__ASSIGNED TASK__:
For the data below, give again exactly the lines from the one containing "от 250 руб." through the one containing "Spolek BESKYDHOST", both ends included, and no others.
*** Opening of INPUT RECORDS ***
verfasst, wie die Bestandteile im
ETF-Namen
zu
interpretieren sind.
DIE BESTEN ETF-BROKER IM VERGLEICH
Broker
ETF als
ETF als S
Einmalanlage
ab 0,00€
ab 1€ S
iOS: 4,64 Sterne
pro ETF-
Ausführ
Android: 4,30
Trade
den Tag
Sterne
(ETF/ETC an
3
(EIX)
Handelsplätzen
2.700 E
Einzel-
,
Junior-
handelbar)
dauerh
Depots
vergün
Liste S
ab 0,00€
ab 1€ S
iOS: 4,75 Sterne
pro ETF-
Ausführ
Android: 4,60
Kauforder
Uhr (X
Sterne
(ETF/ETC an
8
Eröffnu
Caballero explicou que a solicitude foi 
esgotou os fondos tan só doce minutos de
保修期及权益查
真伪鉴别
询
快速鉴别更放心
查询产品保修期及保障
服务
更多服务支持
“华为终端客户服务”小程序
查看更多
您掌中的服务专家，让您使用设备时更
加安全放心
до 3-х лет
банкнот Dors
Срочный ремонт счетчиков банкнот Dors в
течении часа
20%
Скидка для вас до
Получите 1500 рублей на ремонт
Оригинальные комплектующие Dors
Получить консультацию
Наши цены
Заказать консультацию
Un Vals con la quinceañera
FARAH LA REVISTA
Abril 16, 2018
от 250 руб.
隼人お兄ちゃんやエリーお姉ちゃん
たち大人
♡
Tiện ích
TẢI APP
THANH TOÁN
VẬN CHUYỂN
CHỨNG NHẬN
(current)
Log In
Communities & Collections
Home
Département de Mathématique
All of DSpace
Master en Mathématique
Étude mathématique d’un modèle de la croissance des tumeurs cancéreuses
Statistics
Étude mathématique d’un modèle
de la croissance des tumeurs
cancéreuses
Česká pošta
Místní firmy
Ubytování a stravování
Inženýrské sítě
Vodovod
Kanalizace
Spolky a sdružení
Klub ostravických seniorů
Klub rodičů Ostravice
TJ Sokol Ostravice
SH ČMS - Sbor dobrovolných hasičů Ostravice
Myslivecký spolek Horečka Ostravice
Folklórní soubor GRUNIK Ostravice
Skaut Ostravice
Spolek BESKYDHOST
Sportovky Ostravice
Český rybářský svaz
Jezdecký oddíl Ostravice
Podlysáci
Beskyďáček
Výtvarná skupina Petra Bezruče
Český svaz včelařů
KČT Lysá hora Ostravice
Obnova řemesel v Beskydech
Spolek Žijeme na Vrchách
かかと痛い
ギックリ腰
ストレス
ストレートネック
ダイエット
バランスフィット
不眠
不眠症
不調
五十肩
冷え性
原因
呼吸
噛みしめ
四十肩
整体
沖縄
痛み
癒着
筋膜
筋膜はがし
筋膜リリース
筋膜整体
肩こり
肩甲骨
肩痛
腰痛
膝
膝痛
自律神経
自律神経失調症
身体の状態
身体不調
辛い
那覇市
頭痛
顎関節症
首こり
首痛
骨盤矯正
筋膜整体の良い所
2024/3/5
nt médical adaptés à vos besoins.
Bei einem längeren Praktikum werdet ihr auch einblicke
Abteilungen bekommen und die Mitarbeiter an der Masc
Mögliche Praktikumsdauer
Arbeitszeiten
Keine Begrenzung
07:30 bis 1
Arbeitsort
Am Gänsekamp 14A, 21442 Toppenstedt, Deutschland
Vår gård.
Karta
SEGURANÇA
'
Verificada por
*** Close of INPUT RECORDS ***
*** Opening of INPUT RECORDS ***
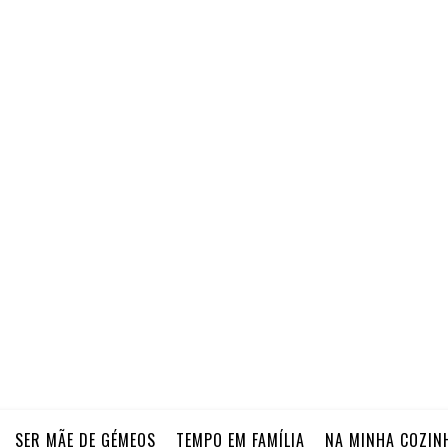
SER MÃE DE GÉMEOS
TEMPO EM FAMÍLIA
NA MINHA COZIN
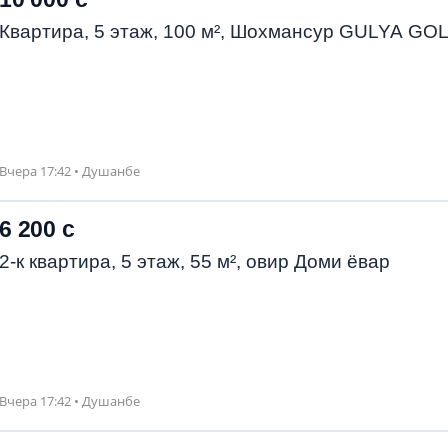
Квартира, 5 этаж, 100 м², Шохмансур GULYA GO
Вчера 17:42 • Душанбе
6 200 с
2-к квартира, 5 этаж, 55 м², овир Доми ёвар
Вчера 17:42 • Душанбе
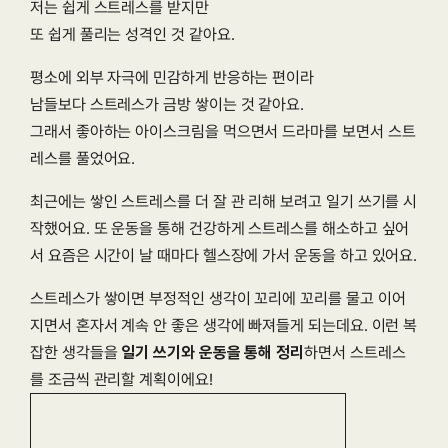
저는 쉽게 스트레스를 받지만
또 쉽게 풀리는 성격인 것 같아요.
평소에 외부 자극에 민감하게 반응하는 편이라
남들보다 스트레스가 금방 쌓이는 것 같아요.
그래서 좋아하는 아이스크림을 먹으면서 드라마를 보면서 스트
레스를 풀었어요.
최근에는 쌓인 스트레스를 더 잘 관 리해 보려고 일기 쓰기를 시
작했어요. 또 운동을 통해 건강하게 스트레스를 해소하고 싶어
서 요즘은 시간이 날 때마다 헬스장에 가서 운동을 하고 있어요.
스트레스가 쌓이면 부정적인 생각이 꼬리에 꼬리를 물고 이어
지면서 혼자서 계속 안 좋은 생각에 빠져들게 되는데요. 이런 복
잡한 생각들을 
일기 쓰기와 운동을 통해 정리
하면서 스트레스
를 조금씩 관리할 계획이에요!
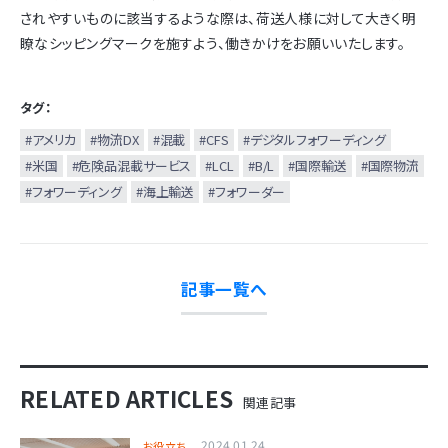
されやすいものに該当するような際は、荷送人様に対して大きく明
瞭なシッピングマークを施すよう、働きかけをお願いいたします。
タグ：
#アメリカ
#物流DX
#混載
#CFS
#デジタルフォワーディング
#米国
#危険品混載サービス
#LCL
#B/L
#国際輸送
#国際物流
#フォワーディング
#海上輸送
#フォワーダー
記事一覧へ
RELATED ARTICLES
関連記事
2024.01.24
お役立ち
*** Close of INPUT RECORDS ***
*** Opening of INPUT RECORDS ***
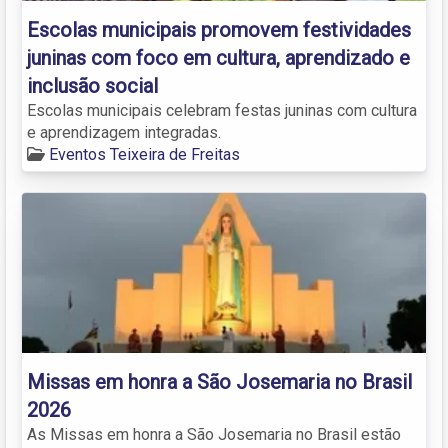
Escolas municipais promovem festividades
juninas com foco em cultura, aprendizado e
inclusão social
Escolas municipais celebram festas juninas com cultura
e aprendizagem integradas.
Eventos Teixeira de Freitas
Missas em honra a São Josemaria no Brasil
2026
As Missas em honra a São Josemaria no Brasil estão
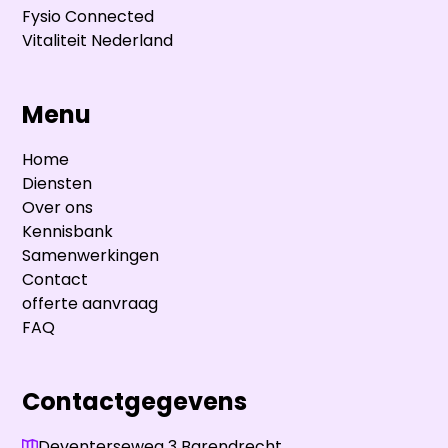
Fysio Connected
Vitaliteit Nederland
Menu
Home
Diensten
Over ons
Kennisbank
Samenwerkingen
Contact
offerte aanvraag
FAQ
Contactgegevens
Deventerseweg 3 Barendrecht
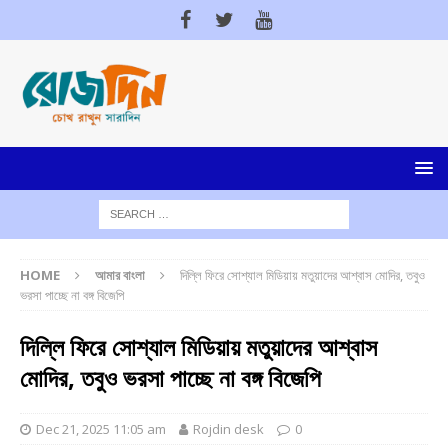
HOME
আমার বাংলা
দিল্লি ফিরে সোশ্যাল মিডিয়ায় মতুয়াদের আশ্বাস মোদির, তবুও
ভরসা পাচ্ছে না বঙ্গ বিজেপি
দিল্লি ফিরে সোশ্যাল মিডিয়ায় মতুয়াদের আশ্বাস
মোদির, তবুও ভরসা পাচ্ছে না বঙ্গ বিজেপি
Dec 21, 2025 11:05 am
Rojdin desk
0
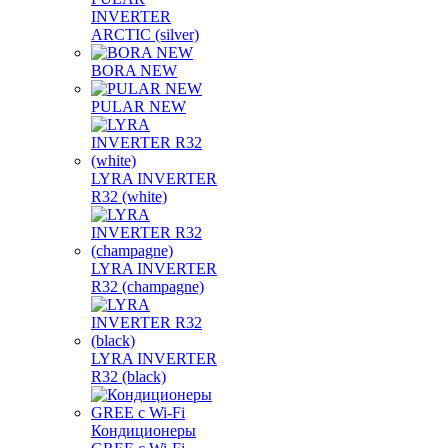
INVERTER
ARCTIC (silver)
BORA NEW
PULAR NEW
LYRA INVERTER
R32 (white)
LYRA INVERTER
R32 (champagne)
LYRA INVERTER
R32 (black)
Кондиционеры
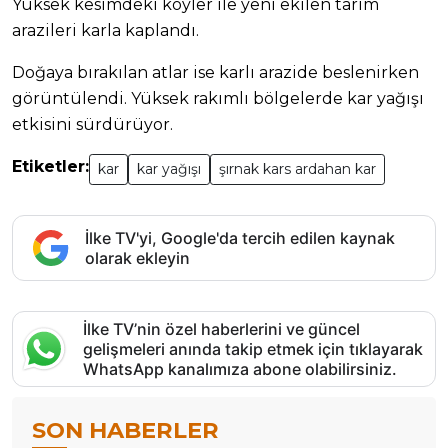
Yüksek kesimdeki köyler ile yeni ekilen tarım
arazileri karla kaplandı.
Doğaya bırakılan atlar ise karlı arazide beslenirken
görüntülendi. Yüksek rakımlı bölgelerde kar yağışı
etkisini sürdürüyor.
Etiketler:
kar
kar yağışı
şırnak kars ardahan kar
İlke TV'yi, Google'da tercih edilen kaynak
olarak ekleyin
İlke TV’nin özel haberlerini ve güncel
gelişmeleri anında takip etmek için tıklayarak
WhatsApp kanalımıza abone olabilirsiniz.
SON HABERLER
*** Close of INPUT RECORDS ***
__OUTPUT BELOW__:
от 250 руб.
隼人お兄ちゃんやエリーお姉ちゃん
たち大人
♡
Tiện ích
TẢI APP
THANH TOÁN
VẬN CHUYỂN
CHỨNG NHẬN
(current)
Log In
Communities & Collections
Home
Département de Mathématique
All of DSpace
Master en Mathématique
Étude mathématique d’un modèle de la croissance des tumeurs cancéreuses
Statistics
Étude mathématique d’un modèle
de la croissance des tumeurs
cancéreuses
Česká pošta
Místní firmy
Ubytování a stravování
Inženýrské sítě
Vodovod
Kanalizace
Spolky a sdružení
Klub ostravických seniorů
Klub rodičů Ostravice
TJ Sokol Ostravice
SH ČMS - Sbor dobrovolných hasičů Ostravice
Myslivecký spolek Horečka Ostravice
Folklórní soubor GRUNIK Ostravice
Skaut Ostravice
Spolek BESKYDHOST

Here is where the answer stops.